February 23, 2009

Instruments

For my birthday, my brother got me an ocarina, which, despite having very little experience playing a flute, beyond the recorder, I have of late become quite adept at playing. Certainly, the Dorkmuffin probably didn't appreciate my atonal fumbling at all hours of the night, but that is neither here nor there.

I've had an idea of late, because the wbriting of my dissertation has led me to something of an intellectual impasse, of writing a narrative. I say "narrative" and not "novel" 1) because it seems to me there's nothing much new about novels anymore and 2) because I want to write a work of criticism that is neither straightforwardly historicist in the manner I know my committee wants but can't quite manage to say nor yet another masturbatory exercise in self discovery like so much of this PoMo lit-crit crap I read on a daily basis. This act of criticism/narrative is likely yet another in a long line of elaborate projects I will abandon the moment I realize it will require actual work and discipline, but even so, I like one of the fragments the idea has produced so far.
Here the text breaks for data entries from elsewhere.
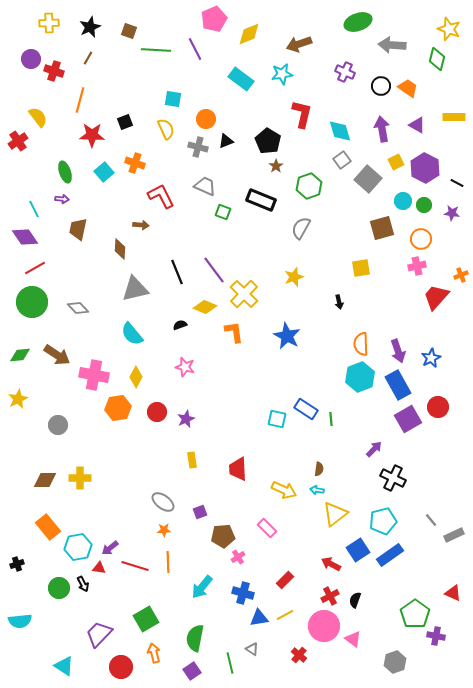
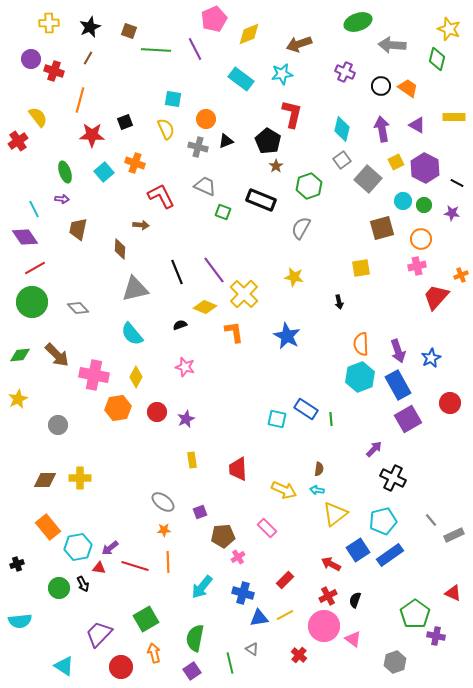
red L-shape at (302, 114): moved 10 px left
cyan diamond at (340, 131): moved 2 px right, 2 px up; rotated 30 degrees clockwise
yellow star at (294, 277): rotated 30 degrees clockwise
brown arrow at (57, 355): rotated 12 degrees clockwise
red circle at (438, 407): moved 12 px right, 4 px up
red cross at (330, 596): moved 2 px left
Here it is, completely without context.

"The whole examination room was dark, a living history exhibit you see at one of those themed parks on the East Coast, except I have the sense no one visits this place much not even the sun. Everything is dusted, meaning there isn't much dust for such an old place, but nothing really looks clean: solid metal instruments of examination from an era somewhere between blood-letting and MRIs covered in discoloring blotches of tarnish and in some cases rust. Aunt's old koto leaned into the corner next to the medicine cabinet, and if I hadn't known better I'd assume it was like every other instrument in the room, outdated, without purpose, and without any use beyond anachronism and decoration. As I tiptoed around the room, a stray thread from the hem of my jacket got caught on a protruding nail head, and when Aunt saw it, she grabbed a forceps from a nearby desk, pulled the string taut, and severed it at the hemline with a pair of ancient snips. She grunt-sighed in her usual way, obviously put out for having to exert herself in any way whatsoever. So she went back into the parlor to listen to her programs, noiselessly shutting the door and leaving me to my own devices."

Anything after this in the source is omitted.